A good part of the world's left feels uncomfortable even with the concept of socialism, and trembles before the concept of communism. The new “respectability” of the utopian paradigm concept is explained because, comfortably, it promises to say a lot without committing to anything. It is the strength of weakness.
On the one hand, it refers to a somewhat constrained effort to overcome the schematism of the Stalinist currents that dedicated themselves, tirelessly, for decades, to the unconditional defense of the “achievements” of the construction of socialism in the USSR, but were surprised because the capitalist restoration came by the hands of the leaders of the communist parties.
On the other hand, it expresses the tremendous pressures that fell in the last decade on the mass organizations of the labor movement with the collapse of the former USSR, and the offensive of neoliberalism: it translates, in this sense, a confused theoretical movement of adaptation to the discourse predominant anti-socialist, a recycling of explicitly non-socialist European social democracy.
But it is also used by outspoken socialists as a formula that seeks to go beyond the ideological certainties of what was long identified by former communist parties as the dogmas of "scientific socialism". In any case, it is disconcerting how so many socialists accept it, so lightly, in place of, or as a synonym for, socialism.
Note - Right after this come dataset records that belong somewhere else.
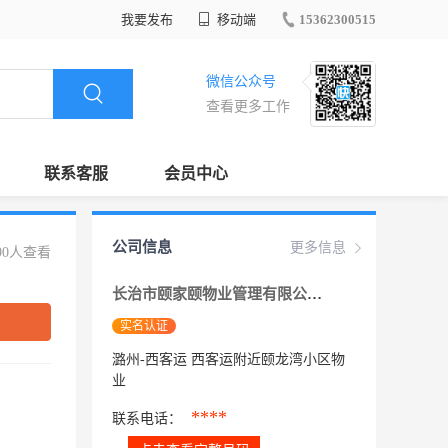
我要发布
移动端
15362300515
微信公众号
查看更多工作
联系客服
会员中心
公司信息
更多信息
90人查看
长治市颐家颐物业管理有限公司
实名认证
潞州-西客运 西客运附近颐龙湾小区物
业
****
联系电话：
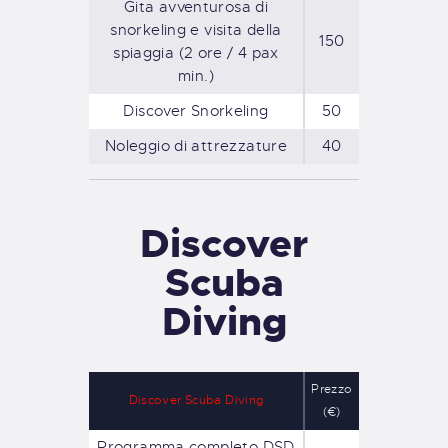
Gita avventurosa di
snorkeling e visita della
150
spiaggia (2 ore / 4 pax
min.)
Discover Snorkeling
50
Noleggio di attrezzature
40
Discover
Scuba
Diving
Prezzo
Discover Scuba Diving
(€)
Programma completo DSD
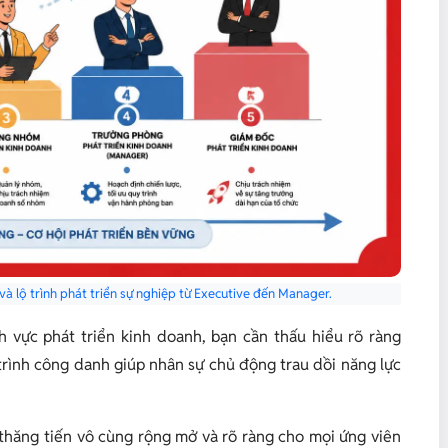
 lộ trình phát triển sự nghiệp từ Executive đến Manager.
 vực phát triển kinh doanh, bạn cần thấu hiểu rõ ràng
 trình công danh giúp nhân sự chủ động trau dồi năng lực
 thăng tiến vô cùng rộng mở và rõ ràng cho mọi ứng viên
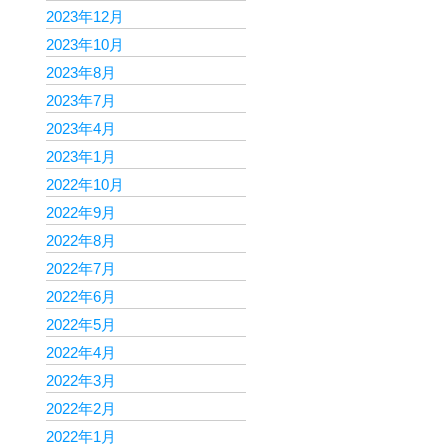
2023年12月
2023年10月
2023年8月
2023年7月
2023年4月
2023年1月
2022年10月
2022年9月
2022年8月
2022年7月
2022年6月
2022年5月
2022年4月
2022年3月
2022年2月
2022年1月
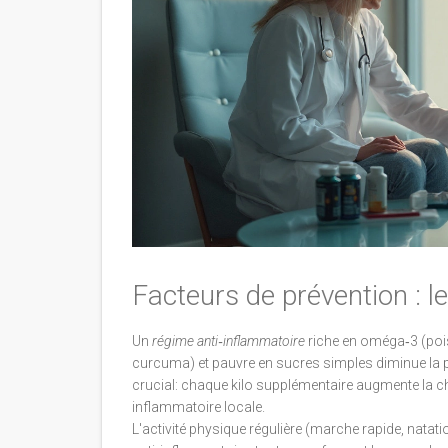
Facteurs de prévention : l
Un
régime anti‑inflammatoire
riche en oméga‑3 (pois
curcuma) et pauvre en sucres simples diminue la p
crucial: chaque kilo supplémentaire augmente la c
inflammatoire locale.
L'activité physique régulière (marche rapide, natati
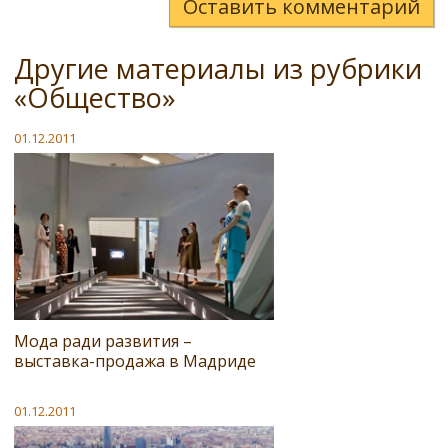
Оставить комментарий
Другие материалы из рубрики
«Общество»
01.12.2011
Мода ради развития –
выставка-продажа в Мадриде
01.12.2011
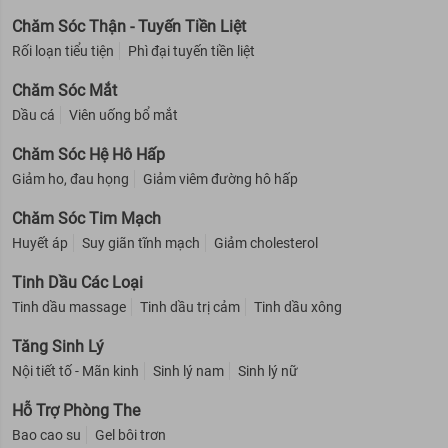
Chăm Sóc Thận - Tuyến Tiền Liệt
Rối loạn tiểu tiện
Phì đại tuyến tiền liệt
Chăm Sóc Mắt
Dầu cá
Viên uống bổ mắt
Chăm Sóc Hệ Hô Hấp
Giảm ho, đau họng
Giảm viêm đường hô hấp
Chăm Sóc Tim Mạch
Huyết áp
Suy giãn tĩnh mạch
Giảm cholesterol
Tinh Dầu Các Loại
Tinh dầu massage
Tinh dầu trị cảm
Tinh dầu xông
Tăng Sinh Lý
Nội tiết tố - Mãn kinh
Sinh lý nam
Sinh lý nữ
Hỗ Trợ Phòng The
Bao cao su
Gel bôi trơn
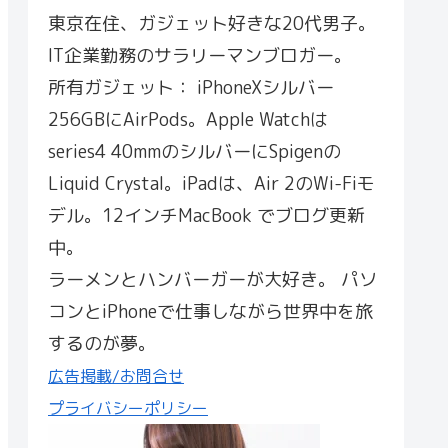
東京在住、ガジェット好きな20代男子。
IT企業勤務のサラリーマンブロガー。
所有ガジェット： iPhoneXシルバー
256GBにAirPods。Apple Watchは
series4 40mmのシルバーにSpigenの
Liquid Crystal。iPadは、Air 2のWi-Fiモ
デル。12インチMacBook でブログ更新
中。
ラーメンとハンバーガーが大好き。 パソ
コンとiPhoneで仕事しながら世界中を旅
するのが夢。
広告掲載/お問合せ
プライバシーポリシー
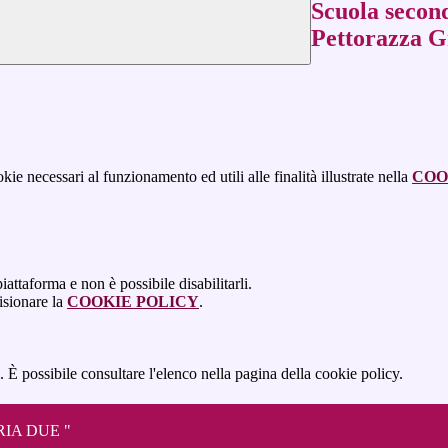
Scuola secon
Pettorazza 
kie necessari al funzionamento ed utili alle finalità illustrate nella
COO
attaforma e non è possibile disabilitarli.
isionare la
COOKIE POLICY
.
 È possibile consultare l'elenco nella pagina della cookie policy.
IA DUE "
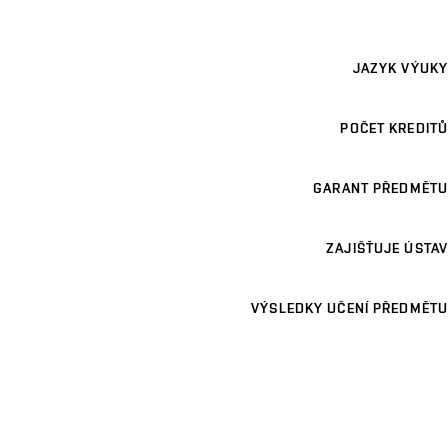
JAZYK VÝUKY
POČET KREDITŮ
GARANT PŘEDMĚTU
ZAJIŠŤUJE ÚSTAV
VÝSLEDKY UČENÍ PŘEDMĚTU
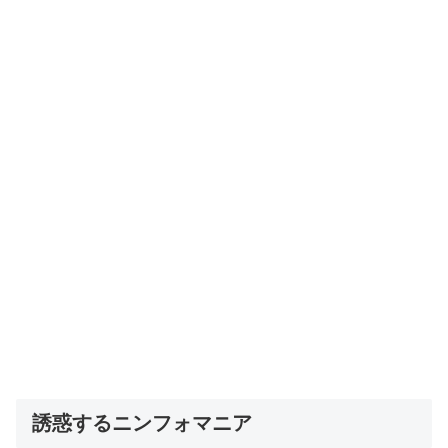
誘惑するニンフォマニア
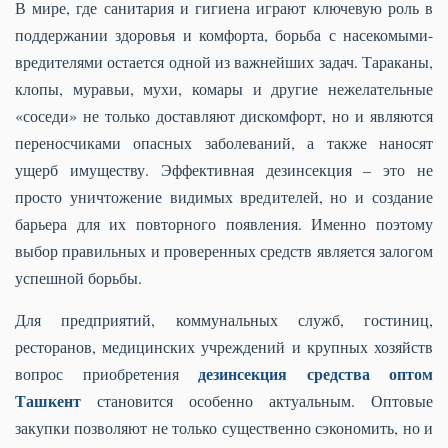
В мире, где санитария и гигиена играют ключевую роль в
поддержании здоровья и комфорта, борьба с насекомыми-
вредителями остается одной из важнейших задач. Тараканы,
клопы, муравьи, мухи, комары и другие нежелательные
«соседи» не только доставляют дискомфорт, но и являются
переносчиками опасных заболеваний, а также наносят
ущерб имуществу. Эффективная дезинсекция – это не
просто уничтожение видимых вредителей, но и создание
барьера для их повторного появления. Именно поэтому
выбор правильных и проверенных средств является залогом
успешной борьбы.
Для предприятий, коммунальных служб, гостиниц,
ресторанов, медицинских учреждений и крупных хозяйств
дезинсекция средства оптом
вопрос приобретения
Ташкент
становится особенно актуальным. Оптовые
закупки позволяют не только существенно сэкономить, но и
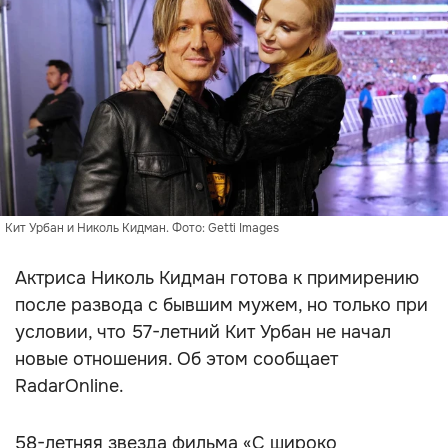
Кит Урбан и Николь Кидман. Фото: Getti Images
Актриса Николь Кидман готова к примирению
после развода с бывшим мужем, но только при
условии, что 57-летний Кит Урбан не начал
новые отношения. Об этом сообщает
RadarOnline.
58-летняя звезда фильма «С широко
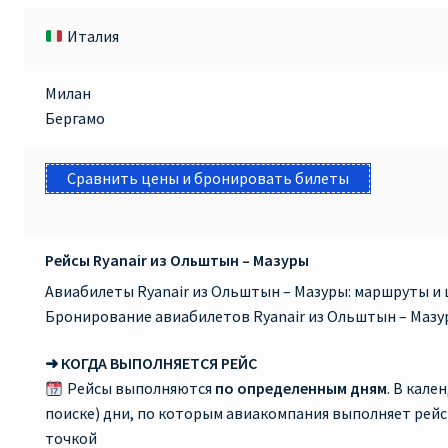
Италия
Милан
Бергамо
Сравнить цены и бронировать билеты
Рейсы Ryanair из Ольштын – Мазуры
Авиабилеты Ryanair из Ольштын – Мазуры: маршруты и 
Бронирование авиабилетов Ryanair из Ольштын – Мазу
➜ КОГДА ВЫПОЛНЯЕТСЯ РЕЙС
Рейсы выполняются
по определенным дням
. В кале
поиске) дни, по которым авиакомпания выполняет рей
точкой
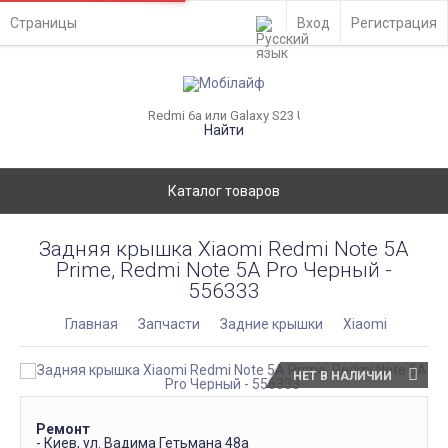
Страницы
Вход
Регистрация
Найти
Каталог товаров
Задняя крышка Xiaomi Redmi Note 5A
Prime, Redmi Note 5A Pro Черный -
556333
Главная
Запчасти
Задние крышки
Xiaomi
НЕТ В НАЛИЧИИ
Ремонт
- Киев, ул. Вадима Гетьмана 48а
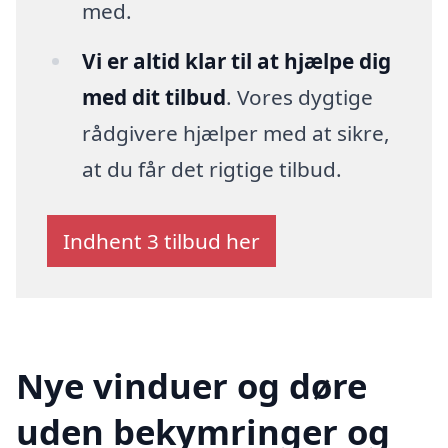
med.
Vi er altid klar til at hjælpe dig
med dit tilbud
. Vores dygtige
rådgivere hjælper med at sikre,
at du får det rigtige tilbud.
Indhent 3 tilbud her
Nye vinduer og døre
uden bekymringer og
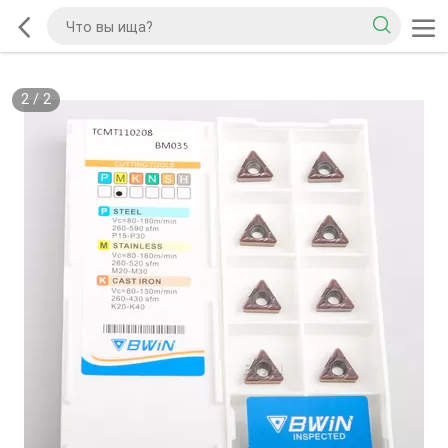
2
/
2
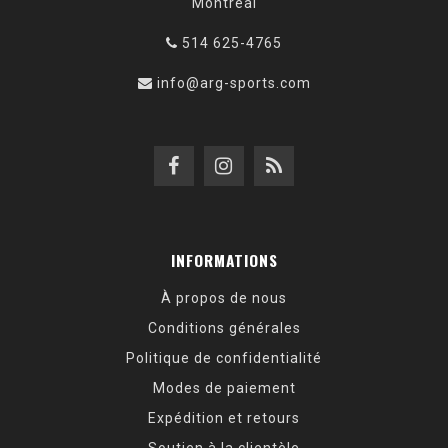
Montréal
514 625-4765
info@arg-sports.com
INFORMATIONS
À propos de nous
Conditions générales
Politique de confidentialité
Modes de paiement
Expédition et retours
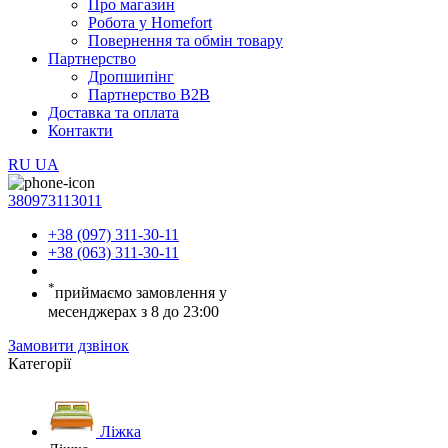
Про магазин
Робота у Homefort
Повернення та обмін товару
Партнерство
Дропшипінг
Партнерство B2B
Доставка та оплата
Контакти
RU
UA
380973113011
+38 (097) 311-30-11
+38 (063) 311-30-11
*
приймаємо замовлення у
месенджерах з 8 до 23:00
Замовити дзвінок
Категорії
Ліжка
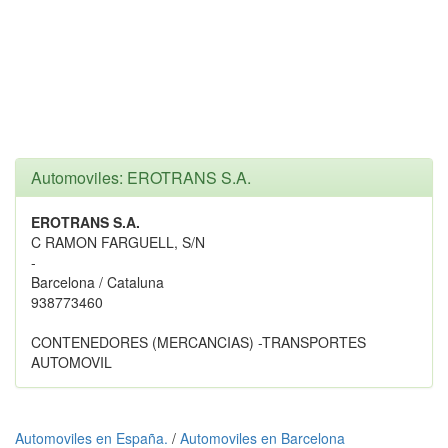
Automoviles: EROTRANS S.A.
EROTRANS S.A.
C RAMON FARGUELL, S/N
-
Barcelona / Cataluna
938773460
CONTENEDORES (MERCANCIAS) -TRANSPORTES
AUTOMOVIL
Automoviles en España.
/
Automoviles en Barcelona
This, of course, is not an innocent choice. And it confesses more about the current difficulties of criticism, of a large part of the world's left, in the face of the virtues of "republican" democracy (the "mantra" of absolute values), than it explains about what is thought of as a project of an egalitarian society and libertarian. Post-Marxist or even post-socialist, criticism of the project idea, and praise of the process idea has been one of the theoretical fads of the last thirty years.
But it is true that we need inspiring ideas. All ruling classes were hostile to utopian doctrines that foresaw the subversion of order, and they unhesitatingly fought mass movements that embraced the prognosis – or prophecy – of an imminent collapse of constituted power.
It turns out that the people express themselves in the vocabulary they have available. And revolutionary beliefs, when they conquer the voices of the streets, can express with religious diction a political discourse that legitimizes the struggle for power.
It is the dispossessed, the visionaries and the political radicals who are moved by the prospect that it is possible to change the world. Nothing transforms without fierce and relentless struggle. Reactionaries of all times have always insisted on disqualifying utopias as dangerous theories and wild projects inspired by passionate people.
But their name is "revolutionaries".
*Valério Arcary is a retired professor at IFSP. Author, among other books, of Revolution meets history (Shaman).